A study conducted by the Association for Corporate Growth and Thomson Reuters found that through Nov. 30, 2009, strategic M&A activity totaled $1.7 trillion. Although this number represents a 32% decline from the comparable period in 2008, it accounts for 94% of announced M&A deals last year — the highest percentage of strategic deals since 2001. Private equity funds traditionally make up the bulk of financial buyers, which choose their acquisition targets based on economic value. But scarce financing and poor investment returns have kept most of these buyers out of the market in recent years. Strategic buyers, on the other hand, tend to be more financially stable and often have the capital needed to make cash deals. They also don’t face the same time pressures as financial buyers, who typically look for temporarily undervalued targets that can be bought relatively cheaply.

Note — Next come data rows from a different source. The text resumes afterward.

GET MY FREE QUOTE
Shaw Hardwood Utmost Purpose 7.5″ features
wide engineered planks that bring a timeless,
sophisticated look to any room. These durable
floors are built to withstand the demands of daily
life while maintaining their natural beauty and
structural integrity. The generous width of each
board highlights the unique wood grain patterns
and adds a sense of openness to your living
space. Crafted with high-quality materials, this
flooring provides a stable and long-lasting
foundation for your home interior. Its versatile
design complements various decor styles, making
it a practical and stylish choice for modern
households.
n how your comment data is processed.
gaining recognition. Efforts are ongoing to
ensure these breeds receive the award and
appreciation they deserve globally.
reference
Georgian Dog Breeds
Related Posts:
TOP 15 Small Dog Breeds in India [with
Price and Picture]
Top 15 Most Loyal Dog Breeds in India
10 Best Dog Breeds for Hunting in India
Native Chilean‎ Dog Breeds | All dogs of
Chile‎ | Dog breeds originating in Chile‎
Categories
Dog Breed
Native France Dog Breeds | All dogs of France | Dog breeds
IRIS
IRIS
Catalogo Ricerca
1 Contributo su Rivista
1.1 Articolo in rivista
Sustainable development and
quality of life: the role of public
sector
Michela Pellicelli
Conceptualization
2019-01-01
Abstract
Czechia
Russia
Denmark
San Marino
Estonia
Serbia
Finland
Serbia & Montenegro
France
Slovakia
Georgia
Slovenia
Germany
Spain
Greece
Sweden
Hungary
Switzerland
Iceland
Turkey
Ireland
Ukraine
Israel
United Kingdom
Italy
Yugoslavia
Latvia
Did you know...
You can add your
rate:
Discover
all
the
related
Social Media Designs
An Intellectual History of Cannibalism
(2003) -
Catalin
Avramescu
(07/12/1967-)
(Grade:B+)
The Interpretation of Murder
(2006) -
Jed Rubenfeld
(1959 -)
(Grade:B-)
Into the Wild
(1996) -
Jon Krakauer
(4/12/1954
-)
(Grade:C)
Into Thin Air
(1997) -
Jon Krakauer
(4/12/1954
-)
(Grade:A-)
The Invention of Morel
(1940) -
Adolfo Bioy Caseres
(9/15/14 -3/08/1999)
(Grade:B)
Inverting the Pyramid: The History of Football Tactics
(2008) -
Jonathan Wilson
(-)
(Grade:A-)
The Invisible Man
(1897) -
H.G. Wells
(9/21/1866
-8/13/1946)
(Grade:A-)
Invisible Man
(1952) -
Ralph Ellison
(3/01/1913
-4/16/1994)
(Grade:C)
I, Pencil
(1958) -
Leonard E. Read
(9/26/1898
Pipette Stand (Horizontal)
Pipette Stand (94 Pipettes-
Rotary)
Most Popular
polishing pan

Usual suspects. Most strategic buyers are mature companies seeking growth via a well-chosen acquisition.
These buyers are likely to have spent the last few years on the sidelines, waiting out the economic downturn and building up substantial cash reserves. They typically fish in their own waters, targeting industry peers or companies with complementary products and services. For example, to increase their online reach, Japanese ad agency Dentsu recently purchased digital ad firm 360i, and AOL bought video production and distribution platform StudioNow.

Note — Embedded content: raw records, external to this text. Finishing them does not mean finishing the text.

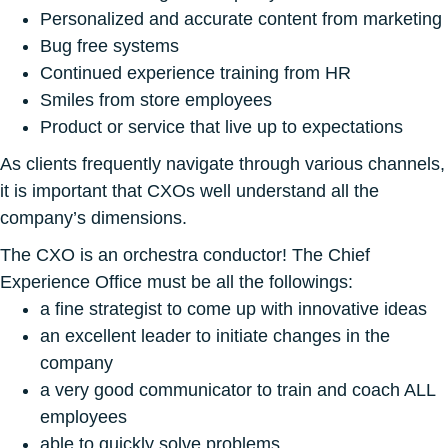
Personalized and accurate content from marketing
Bug free systems
Continued experience training from HR
Smiles from store employees
Product or service that live up to expectations
As clients frequently navigate through various channels,
it is important that CXOs well understand all the
company’s dimensions.
The CXO is an orchestra conductor! The Chief
Experience Office must be all the followings:
a fine strategist to come up with innovative ideas
an excellent leader to initiate changes in the
company
a very good communicator to train and coach ALL
employees
able to quickly solve problems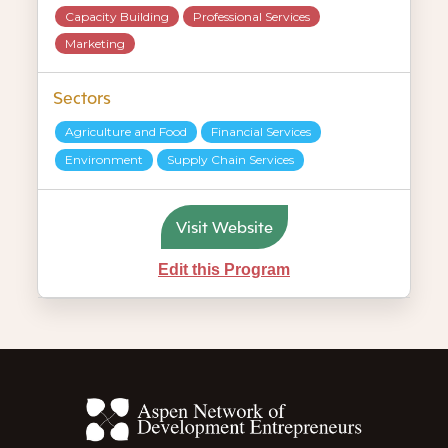
Capacity Building
Professional Services
Marketing
Sectors
Agriculture and Food
Financial Services
Environment
Supply Chain Services
Visit Website
Edit this Program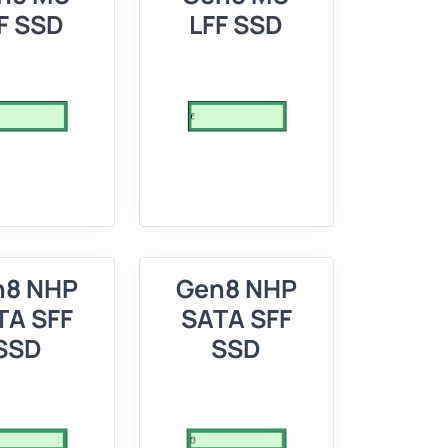
F SSD
LFF SSD
n8 NHP
Gen8 NHP
TA SFF
SATA SFF
SSD
SSD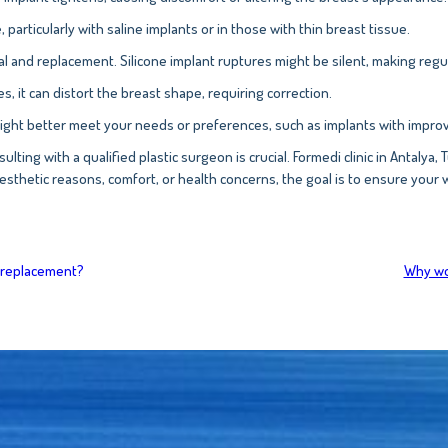
 particularly with saline implants or in those with thin breast tissue.
val and replacement. Silicone implant ruptures might be silent, making regu
es, it can distort the breast shape, requiring correction.
ight better meet your needs or preferences, such as implants with improve
ulting with a qualified plastic surgeon is crucial. Formedi clinic in Antalya
esthetic reasons, comfort, or health concerns, the goal is to ensure your 
t replacement?
Why wou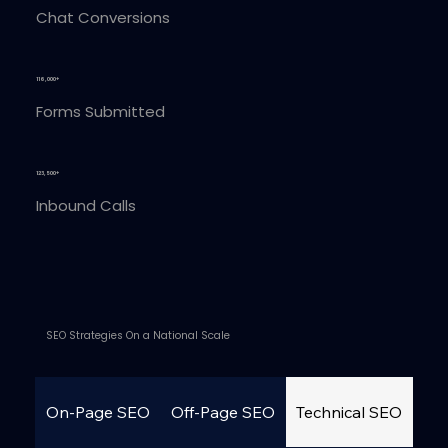
Chat Conversions
116,000+
Forms Submitted
123,500+
Inbound Calls
SEO Strategies On a National Scale
On-Page SEO
Off-Page SEO
Technical SEO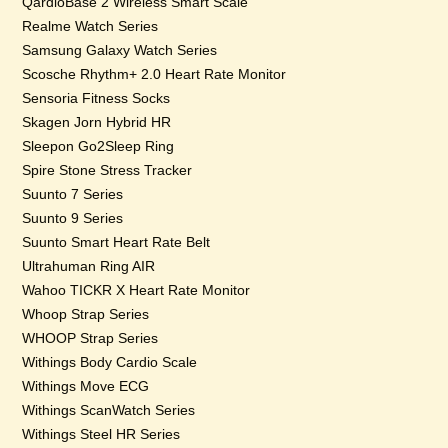
QardioBase 2 Wireless Smart Scale
Realme Watch Series
Samsung Galaxy Watch Series
Scosche Rhythm+ 2.0 Heart Rate Monitor
Sensoria Fitness Socks
Skagen Jorn Hybrid HR
Sleepon Go2Sleep Ring
Spire Stone Stress Tracker
Suunto 7 Series
Suunto 9 Series
Suunto Smart Heart Rate Belt
Ultrahuman Ring AIR
Wahoo TICKR X Heart Rate Monitor
Whoop Strap Series
WHOOP Strap Series
Withings Body Cardio Scale
Withings Move ECG
Withings ScanWatch Series
Withings Steel HR Series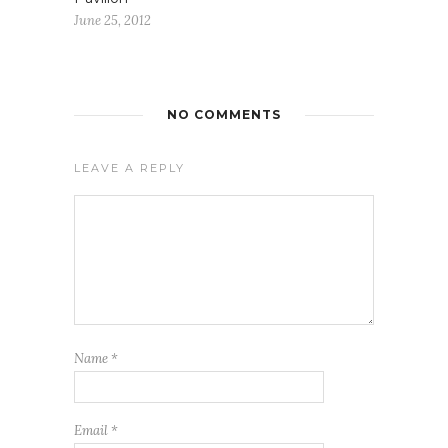
June 25, 2012
NO COMMENTS
LEAVE A REPLY
Name
*
Email
*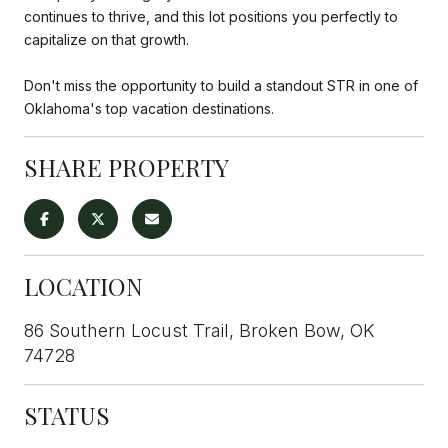
continues to thrive, and this lot positions you perfectly to
capitalize on that growth.
Don't miss the opportunity to build a standout STR in one of
Oklahoma's top vacation destinations.
SHARE PROPERTY
LOCATION
86 Southern Locust Trail, Broken Bow, OK
74728
STATUS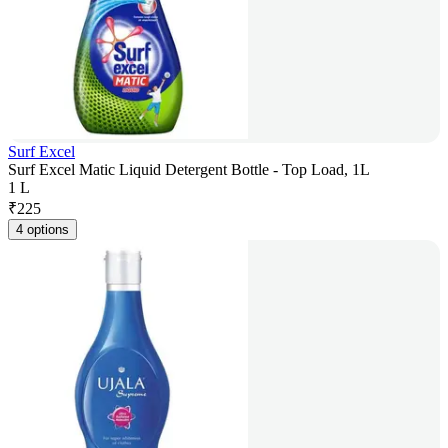
Surf Excel
Surf Excel Matic Liquid Detergent Bottle - Top Load, 1L
1 L
₹
225
4 options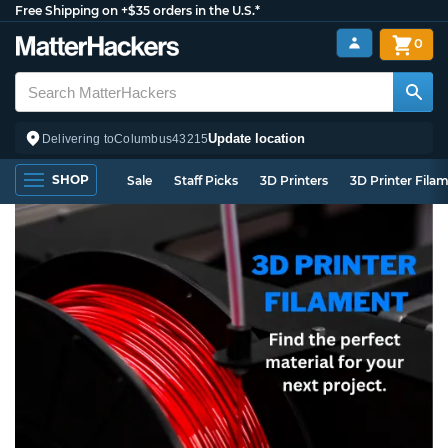
Free Shipping on +$35 orders in the U.S.*
0
Update location
Delivering to
Columbus
43215
SHOP
Sale
Staff Picks
3D Printers
3D Printer Fila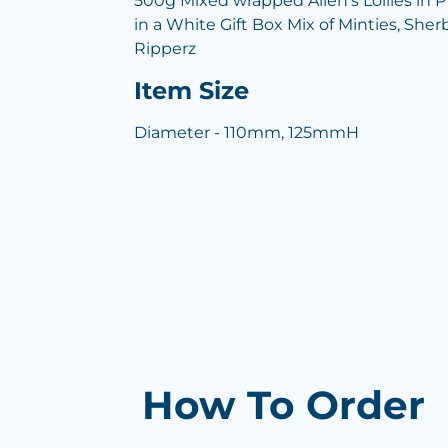
500g Mixed wrapped Allen's Lollies i
in a White Gift Box Mix of Minties, She
Ripperz
Item Size
Diameter - 110mm, 125mmH
How To Order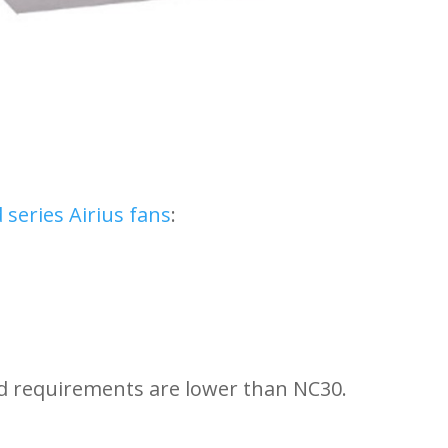
series Airius fans
:
requirements are lower than NC30.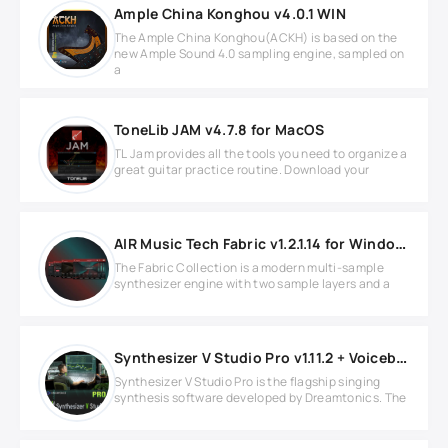
Ample China Konghou v4.0.1 WIN
The Ample China Konghou(ACKH) is based on the
new Ample Sound 4.0 sampling engine, sampled on
a
ToneLib JAM v4.7.8 for MacOS
TL Jam provides all the tools you need to organize a
great guitar practice routine. Download your
AIR Music Tech Fabric v1.2.1.14 for Windows
The Fabric Collection is a modern multi-sample
synthesizer engine with two sample layers and a
Synthesizer V Studio Pro v1.11.2 + Voicebanks WIN
Synthesizer V Studio Pro is the flagship singing
synthesis software developed by Dreamtonics. The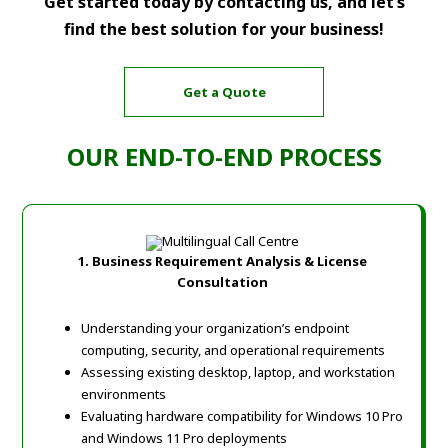
Get started today by contacting us, and let’s
find the best solution for your business!
Get a Quote
OUR END-TO-END PROCESS
1.
Business Requirement Analysis & License
Consultation
Understanding your organization’s endpoint
computing, security, and operational requirements
Assessing existing desktop, laptop, and workstation
environments
Evaluating hardware compatibility for Windows 10 Pro
and Windows 11 Pro deployments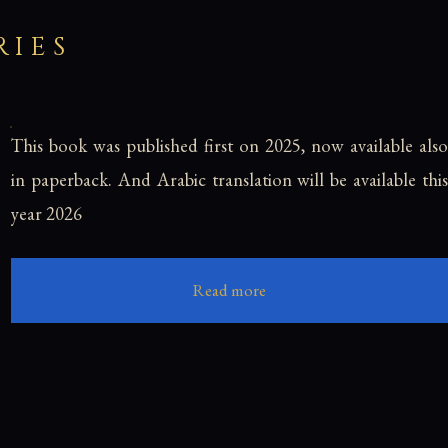
RIES
This book was published first on 2025, now available also
in paperback. And Arabic translation will be available this
year 2026
Read more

Another common type of strategic buyer is the big fish in the small pond — a middle-market company in the $10 million to $50 million range that’s dominant in a fairly limited geographic region or product line. Such companies often have limited opportunities for organic growth, but can benefit enormously from acquiring the right company.
Positioned to sell. If you believe your company would make a good strategic acquisition for a specific buyer (or even general class of buyer) you’ll want to focus your marketing efforts by highlighting similarities in products or business culture. You also need to emphasize potential cost synergies that could be realized by combining workforces, offices and production facilities. Also, work with your M&A advisors to research potential buyers’ strategic objectives for those that require them to make an acquisition.
Catching a buyer’s interest is a big hurdle, but once you have it you must be willing to negotiate on price. Strategic buyers typically pay more than their opportunistic counterparts, but they don’t buy companies they consider overpriced or that put them at extraordinary financial risk.
Expect strategic buyers to know how your financials compare with those of your peers and whether the price you’re asking is comparable to those of other companies on the market. With a surplus of sellers, buyers can afford to be picky, so be sure you approach the negotiation stage realistically.
Stay smart. A strategic buyer can be a great catch for a selling business owner. But if you’re readying your company for the M&A market, be sure you approach the process knowledgeably. Buyers of all stripes are looking for both quality and value.